Em 2002 Zapruder lança o seu albúm de estreia a solo This Is a Beautiful Town.
Dragon Chinese Cocktail Horoscope, é o seu novo disco, o terceiro da carreira.
Em Ad's for Feelings, Zapruder combina uma espécie de humor negro com uma onda free-jazzy luxuriante.

Michael Zapruder Ad's For Feelings


Estas sessões são valiosas pela majestosa colaboração de Coleman Hawkins.
A sua forma de tocar é, por vezes, brilhante e as intersecções entre a guitarra de Kenny Burrell e o tenor sax de Hawkins são os momentos chave do disco. A secção rítmica, com o pianista Tommy Flanagan, o baixista Major Holley e o baterista Eddie Locke, proporciona um suporte sublime.
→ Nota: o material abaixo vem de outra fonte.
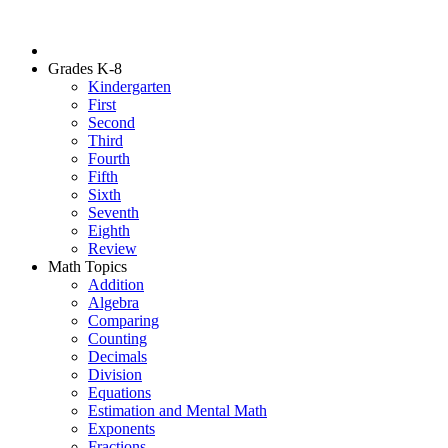
Grades K-8
Kindergarten
First
Second
Third
Fourth
Fifth
Sixth
Seventh
Eighth
Review
Math Topics
Addition
Algebra
Comparing
Counting
Decimals
Division
Equations
Estimation and Mental Math
Exponents
Fractions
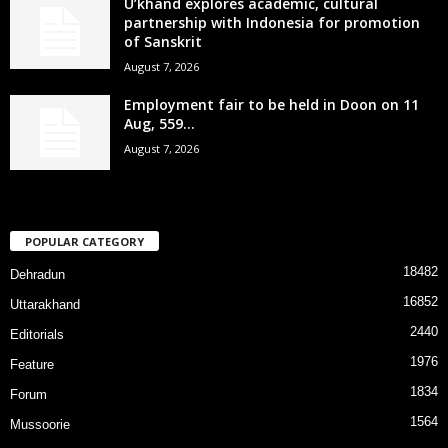
U’khand explores academic, cultural
partnership with Indonesia for promotion
of Sanskrit
August 7, 2026
Employment fair to be held in Doon on 11
Aug, 559...
August 7, 2026
POPULAR CATEGORY
18482
Dehradun
16852
Uttarakhand
2440
Editorials
1976
Feature
1834
Forum
1564
Mussoorie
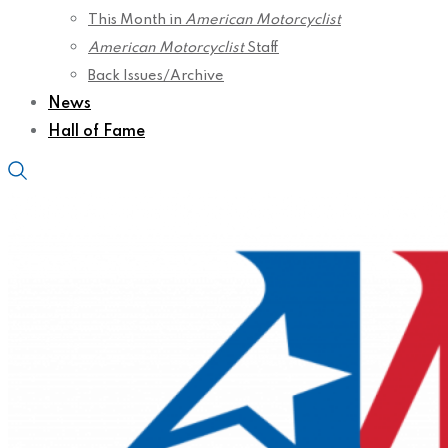
This Month in
American Motorcyclist
American Motorcyclist
Staff
Back Issues/Archive
News
Hall of Fame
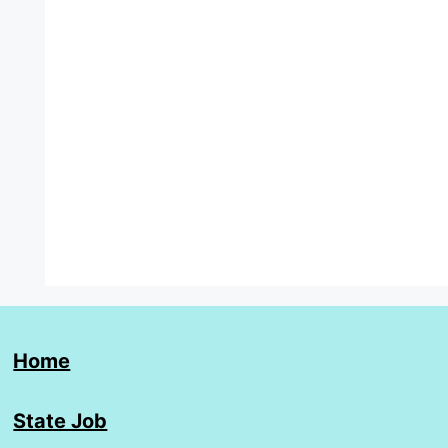
Home
State Job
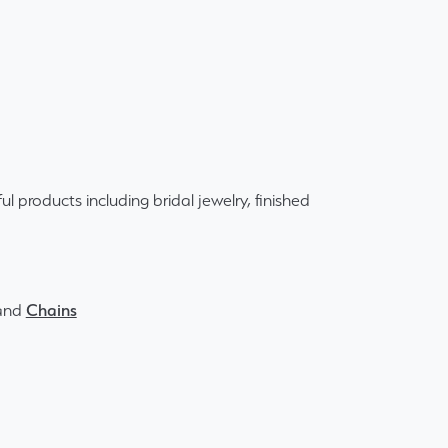
ul products including bridal jewelry, finished
and
Chains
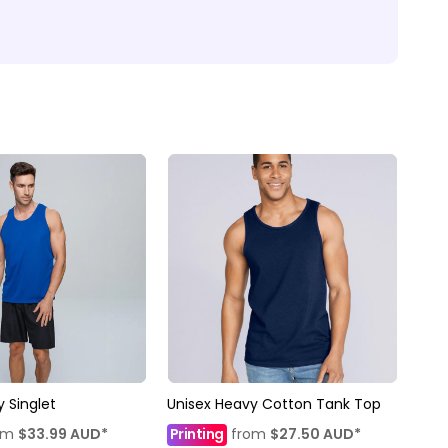
 Singlet
Unisex Heavy Cotton Tank Top
om
$33.99
AUD
*
Printing
from
$27.50
AUD
*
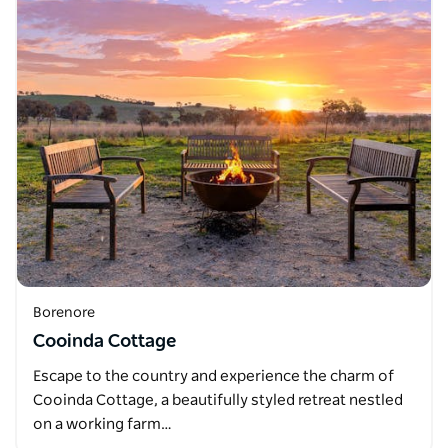
Borenore
Cooinda Cottage
Escape to the country and experience the charm of
Cooinda Cottage, a beautifully styled retreat nestled
on a working farm…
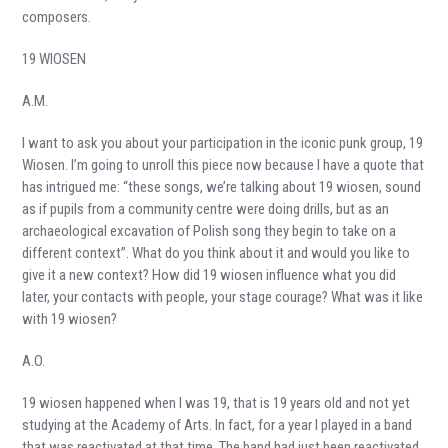
composers.
19 WIOSEN
A.M.
I want to ask you about your participation in the iconic punk group, 19
Wiosen. I’m going to unroll this piece now because I have a quote that
has intrigued me: “these songs, we’re talking about 19 wiosen, sound
as if pupils from a community centre were doing drills, but as an
archaeological excavation of Polish song they begin to take on a
different context”. What do you think about it and would you like to
give it a new context? How did 19 wiosen influence what you did
later, your contacts with people, your stage courage? What was it like
with 19 wiosen?
A.O.
19 wiosen happened when I was 19, that is 19 years old and not yet
studying at the Academy of Arts. In fact, for a year I played in a band
that was reactivated at that time. The band had just been reactivated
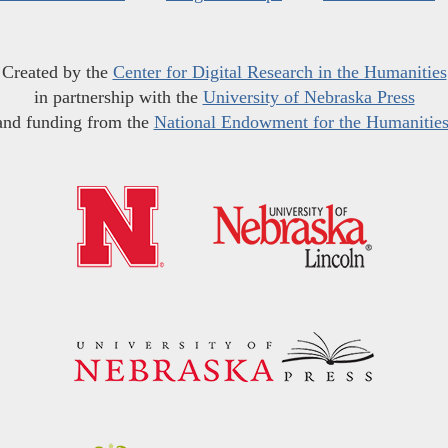
Created by the
Center for Digital Research in the Humanities
in partnership with the
University of Nebraska Press
and funding from the
National Endowment for the Humanitie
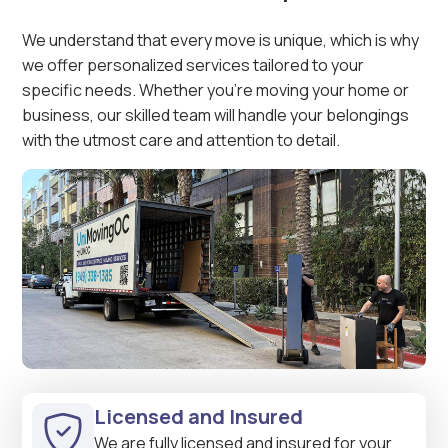
We understand that every move is unique, which is why
we offer personalized services tailored to your
specific needs. Whether you're moving your home or
business, our skilled team will handle your belongings
with the utmost care and attention to detail.
Licensed and Insured
We are fully licensed and insured for your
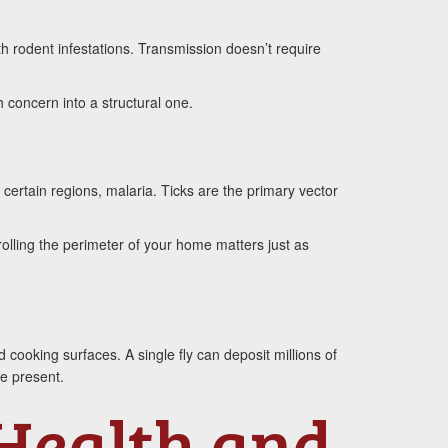
th rodent infestations. Transmission doesn’t require
 concern into a structural one.
 certain regions, malaria. Ticks are the primary vector
olling the perimeter of your home matters just as
cooking surfaces. A single fly can deposit millions of
e present.
 Health and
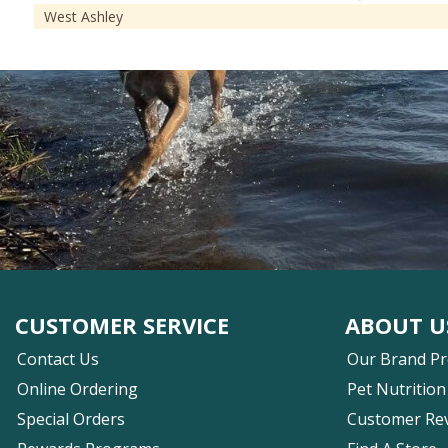
West Ashley
CUSTOMER SERVICE
ABOUT U
Contact Us
Our Brand P
Online Ordering
Pet Nutrition
Special Orders
Customer Re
Kenny Burrell with Coleman Hawkins It's Getting Dark


Não será exagero chamar a este disco o mais ambicioso albúm folk de sempre.
É louco - uma banda de 11 elementos, com uma forte atracção pela aventura, pelos aspectos mais selvagens de Tom Waits, com um ligeiro sabor circense (o disco não se chama Burlesque por acaso). Alguns temas são de uma delicadeza barroca como o fantástico "Across the Line" que enfatiza uma bela melodia de Milton Nascimento(!).

Bellowhead London Town
Bellowhead Across The Line

Pelos riscos que corre será, provavelmente, um disco mais admirado do que amado, mas é um bom ponto de partida para novas direcções do folk.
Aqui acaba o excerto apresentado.